全量自家消費が主流のオンサイトPPAで余剰電力を活用する新たなモデルが誕生した。新電力会社のエフビットコミュニケーションズが電力小売り事業に活かす仕組みを構築した。(本誌・中馬成美)

グリーンボンドによる資金調達で建設した岐阜羽島PDセンター

新電力会社のエフビットコミュニケーションズ(京都市、吉本幸男社長※吉の字はつちよし)は2021年8月10日、物流大手のセンコーが所有する大型物流施設にPPA(電力売買契約)モデルを活用して太陽光発電設備を設置し、余剰電力を引き取る新たなサービスを開始すると発表した。21年中の開始を目指す。

同社は太陽光発電の設備導入費用を負担する代わりに、20年の契約期間中、発電した電力の自家消費分を従量課金制でサービス料として徴収し、余剰電力を無償で引き取る。余剰電力は、環境価値付きの電力として自社の小売り事業で活用するほか、今後、自己託送制度を利用して他拠点へ電力供給する予定だ。

屋根面積9335㎡のうち5375㎡に出力1051kWの太陽光発電設備を設置した。当初は全量自家消費用の太陽光発電設備の設置を検討していたが、冷凍・冷蔵設備がなく、電力消費が小さいうえ、屋根が広いことから、余剰電力活用モデルの導入に至った。余剰電力を発生させないよう電力消費に対して少ない容量で設備を設置する全量自家消費型に比べて使用電力に対する太陽光発電比率は向上するようだ。エフビットコミュニケーションズ営業統括本部の山田明典次長は「電力消費量に対して過剰に設備を設置しているので、電気使用量のうち40%程度を太陽光で賄える」と説明する。

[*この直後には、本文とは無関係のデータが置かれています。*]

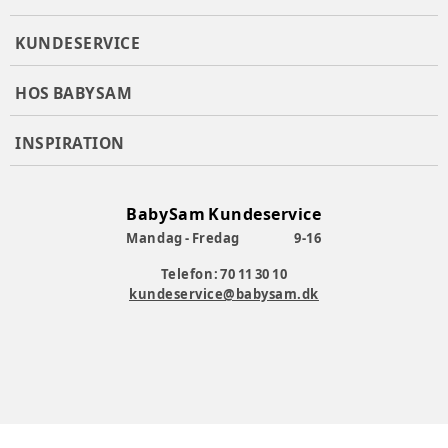
KUNDESERVICE
HOS BABYSAM
INSPIRATION
BabySam Kundeservice
Mandag - Fredag
9-16
Telefon: 70 11 30 10
kundeservice@babysam.dk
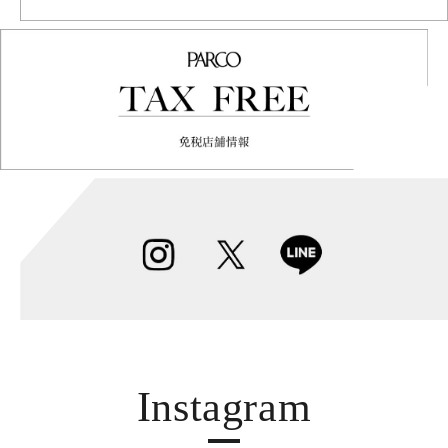
Instagram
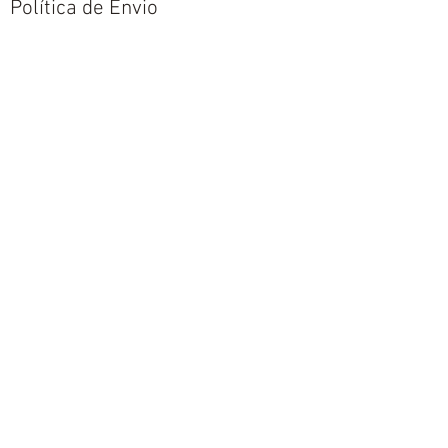
Política de Envio
Política de Trocas e Devoluções
Nós aceitamos todos os métodos de
pagamentos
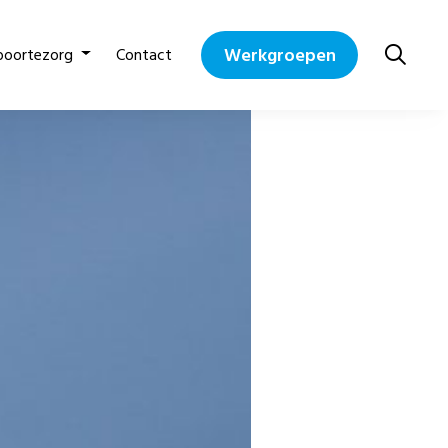
Werkgroepen
boortezorg
Contact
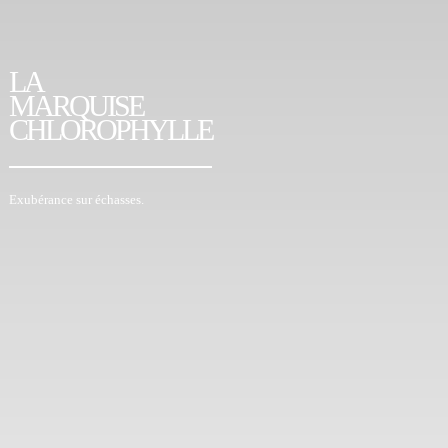
LA
MARQUISE
CHLOROPHYLLE
Exubérance sur échasses.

同モデルの実証試験は、同社と日本ユニシス、センコーの3社で行う。余剰電力が発生する場合、逆潮流分の発電量を発電計画販売に含める必要があり、PPA事業者にとってはインバランスリスクが高まる。そこで同社は、太陽光発電の電力量と余剰電力量の予測、PPAモデルの料金計算用の発電量計測値の提供などを日本ユニシスに委託。山田次長は、「将来的に自己託送制度を活用するうえでも、余剰電力の予測は重要だ」と強調する。

同社は、太陽光発電のEPC(設計・調達・建設)事業を展開しており、メガソーラーを中心にこれまで100MW規模の施工実績がある。21年よりPPAモデルを展開し、この他に全量消費型のPPA案件を2件導入する予定だ。今後は屋根面積が広く、電力消費の少ない物流施設や工場に絞って同モデルを展開していく構えだ。山田次長は「メインは新電力事業。PPAは付帯サービスとして展開しつつ、環境価値付きの電力を確保して最大限活用する」と意気込む。

自社のみならずサプライチェーン全体で脱炭素を目指す取り組みが広がるなか、電力消費者がグループ全体で環境価値を融通できる余剰電力活用型オンサイトPPAの仕組みは新電力会社にとって新たな事業モデルとなるかもしれない。